Data provided:
□ □ □ □ □
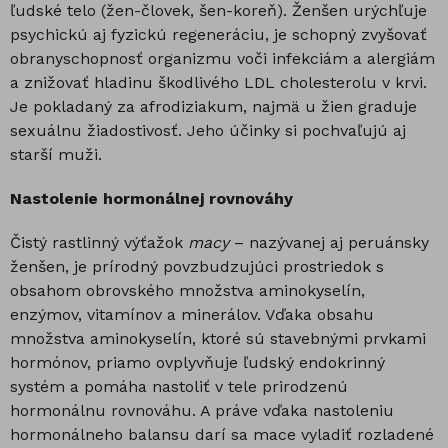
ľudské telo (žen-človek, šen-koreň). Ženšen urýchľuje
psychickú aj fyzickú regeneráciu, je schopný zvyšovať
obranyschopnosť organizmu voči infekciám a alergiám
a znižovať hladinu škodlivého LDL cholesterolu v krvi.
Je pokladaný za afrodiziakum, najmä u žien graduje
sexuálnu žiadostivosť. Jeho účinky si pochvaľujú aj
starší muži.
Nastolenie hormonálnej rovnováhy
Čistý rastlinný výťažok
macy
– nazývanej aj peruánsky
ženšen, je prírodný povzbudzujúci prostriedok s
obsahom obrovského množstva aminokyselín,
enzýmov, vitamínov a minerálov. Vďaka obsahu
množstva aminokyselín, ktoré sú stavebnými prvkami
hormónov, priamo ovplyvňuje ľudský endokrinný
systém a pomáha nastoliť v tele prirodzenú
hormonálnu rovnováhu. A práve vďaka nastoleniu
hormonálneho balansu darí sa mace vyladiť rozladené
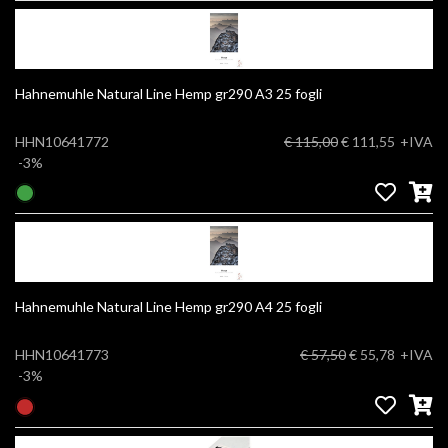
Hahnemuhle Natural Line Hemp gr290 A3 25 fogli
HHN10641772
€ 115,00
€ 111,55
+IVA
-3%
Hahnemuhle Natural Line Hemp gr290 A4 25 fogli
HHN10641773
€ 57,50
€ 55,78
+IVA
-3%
□ □ □ □ □
Task item:
The answer must be an exact copy of the lines from the one with "Je pokladaný za" through the final line above, both ends included, and nothing else; pictures stay out.

Task solution:
Je pokladaný za afrodiziakum, najmä u žien graduje
sexuálnu žiadostivosť. Jeho účinky si pochvaľujú aj
starší muži.
Nastolenie hormonálnej rovnováhy
Čistý rastlinný výťažok
macy
– nazývanej aj peruánsky
ženšen, je prírodný povzbudzujúci prostriedok s
obsahom obrovského množstva aminokyselín,
enzýmov, vitamínov a minerálov. Vďaka obsahu
množstva aminokyselín, ktoré sú stavebnými prvkami
hormónov, priamo ovplyvňuje ľudský endokrinný
systém a pomáha nastoliť v tele prirodzenú
hormonálnu rovnováhu. A práve vďaka nastoleniu
hormonálneho balansu darí sa mace vyladiť rozladené
Hahnemuhle Natural Line Hemp gr290 A3 25 fogli
HHN10641772
€ 115,00
€ 111,55
+IVA
-3%
Hahnemuhle Natural Line Hemp gr290 A4 25 fogli
HHN10641773
€ 57,50
€ 55,78
+IVA
-3%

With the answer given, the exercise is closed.